Raimundo Fontenele é colaborador da Plataforma do Facetubes, poeta, escritor com vários livros publicados.

Mhario Lincoln
Por: Mhario Lincoln Fonte: Raimundo Fontenele
15/05/2024 às 16h36
Exclusivo: do livro "Soco no Muro" do poeta Raimundo Fontenele
Raimundo Fontenele

Ilustrações: Mhario LIncolm comAI.

 

       "Estes escritos pertencem a um livro em gestação com o título SOCO NO MURO e subtítulo Ensaios de Filosofia e Arte. Os textos ora publicados aqui no Facetubes, graças à generosidade do espaço que me é cedido pelo ilustre amigo Mhario Lincoln, são partes do Capítulo Um - Pequenas Fábulas Fontenelianas", poeta e escritor Raimundo Fontenele.

 

O Rei.

AS SECRETAS RAZÕES DA LOUCURA

Havia um Reino Encantado, num lugar de todos desconhecido, cujo Rei era um louco.

Seus editos, determinações e leis eram frutos de pequenos e esparsos momentos em que lhe sobrevinha a sanidade – diziam.

Nenhuma lei era injusta. Nenhuma determinação era contrária a qualquer lei da natureza ou dos homens. E os editos agradavam a súditos e vassalos, religiosos e militares, artesãos e comerciantes, nobres e plebeus, ricos e pobres.

Era um Reino feliz onde todos eram felizes.

O que ninguém sabia, e jamais poderia sequer imaginar, era que leis, editos, decretos e determinações, embora fossem promulgados naqueles instantes em que a razão dominava, eram todos concebidos, pensados, criados exatamente durante os momentos de total insanidade e loucura.  

 

 

O Peregrino.

NUVENS ESCURAS TOLDARAM O CÉU

Numa radiante manhã de sol, o viajante e peregrino seguia por uma estrada florida e perfumada.

Podia ouvir, mesmo que fosse ao longe, o cantar mavioso de algum pássaro, o sussurrar das águas de um riacho, pelo qual passou com o coração cheio de doçura e encantamento, e os silvos de folhas nas árvores trazidos pelo vento.

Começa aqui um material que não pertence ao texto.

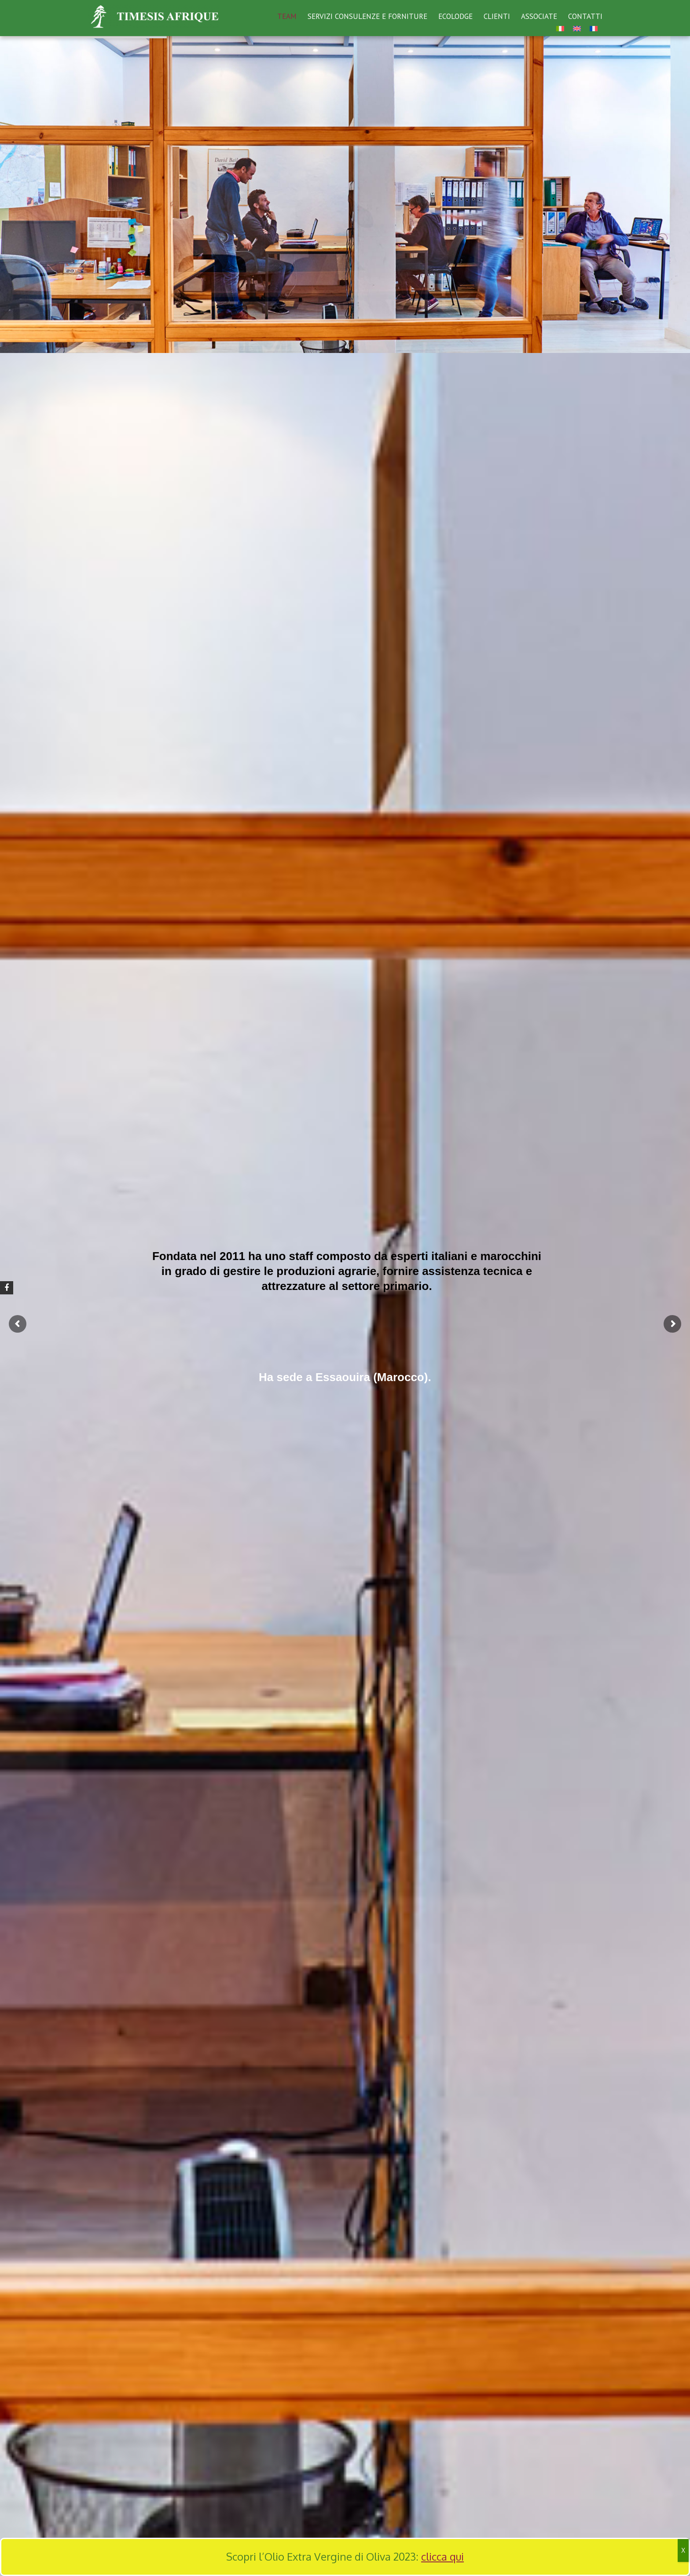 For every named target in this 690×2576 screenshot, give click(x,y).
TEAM (287, 16)
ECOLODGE (455, 16)
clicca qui (442, 2556)
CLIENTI (497, 16)
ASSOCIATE (539, 16)
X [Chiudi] (683, 2550)
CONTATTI (585, 16)
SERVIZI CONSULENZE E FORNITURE (367, 16)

Caminhava contrito e alegre: seu cajado era sua única arma, com a qual enfrentaria alguma fera que aparecesse repentinamente a sua frente, e levava também seu farnel composto de algumas frutas, mel e fatias de pão integral.

 Enquanto andava, seu passado, em forma de lembranças, emergiu de dentro de si trazendo-lhe preocupação e desassossego. A estrada ficava cada vez mais estreita, parecia-lhe que o céu escurecia e que logo uma tempestade o alcançaria. E até murmurou em voz baixa para si mesmo:

          – Nuvens escuras toldam o meu céu...

Mas não havia nuvens, muito menos escuras. Ao olhar novamente para o céu, e para fora de si, a manhã continuava radiante e alegre e o sol brilhava em todo o seu esplendor.

E soube: aquelas nuvens escuras eram apenas os seus pensamentos.

 

O 'eu" dos 'eus".

OLHANDO ALÉM DAS APARÊNCIAS

Ao sentir que o peso dos anos lhe curvava a espinha e que o seu tempo de provações na terra se esgotava, o homem subiu a montanha.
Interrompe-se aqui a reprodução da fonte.